Figure 4: The impact of promotional PRODUCT-45 on related non-promotional products.

Once the association discovery model is created, it’s a good idea to monitor how well those association rules perform on a daily basis to constantly learn from the new incoming sales transaction data. Therefore, we also train anomaly detectors, which is a powerful tool to measure the reliability of association rules. We build an anomaly detector every time the association rules are produced. Having quantified how anomalous the new daily sales transaction data distribution is, we can get a sense of how different the new data is from the data that was used to produce the original association rules (see Figure 5). This approach tells Machine Learning analysts when to retrain the association rules. Having a high anomaly score for a certain period means that the association rules do not particularly apply to the new sales transactions perhaps due to changes in customer behavior or a major event such as the Coronavirus outbreak causing dramatic societal shifts. When the association rules are updated, it is once again advisable to allow for a testing period to evaluate if the new rules perform better on the new incoming sales transaction data.

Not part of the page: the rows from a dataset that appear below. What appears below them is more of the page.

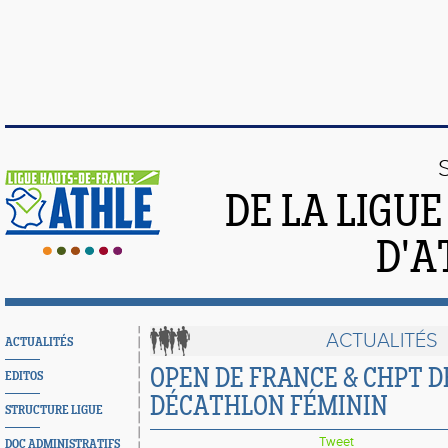
DE LA LIGU
D'A
ACTUALITÉS
ACTUALITÉS
OPEN DE FRANCE & CHPT D
EDITOS
DÉCATHLON FÉMININ
STRUCTURE LIGUE
Tweet
DOC ADMINISTRATIFS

Figure 5: The rate of anomalous sales transactions data incoming every day.

This use case is a good example of how Machine Learning can provide an objective overview of how various promotional campaigns affect sales of the non-promotional products in the retail domain. Machine Learning comes to the rescue to identify and tackle the negative effects of promotional campaigns on other products to more proactively adjust their stock, reduce waste, and most importantly protect the retailer’s margin.